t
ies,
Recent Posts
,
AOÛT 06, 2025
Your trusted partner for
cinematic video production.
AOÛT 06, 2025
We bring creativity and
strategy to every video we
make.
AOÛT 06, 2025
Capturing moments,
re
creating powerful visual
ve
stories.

● ● ●

Activity - Copy each line of the preceding material that contains "video".

Solution to the problem -
cinematic video production.
strategy to every video we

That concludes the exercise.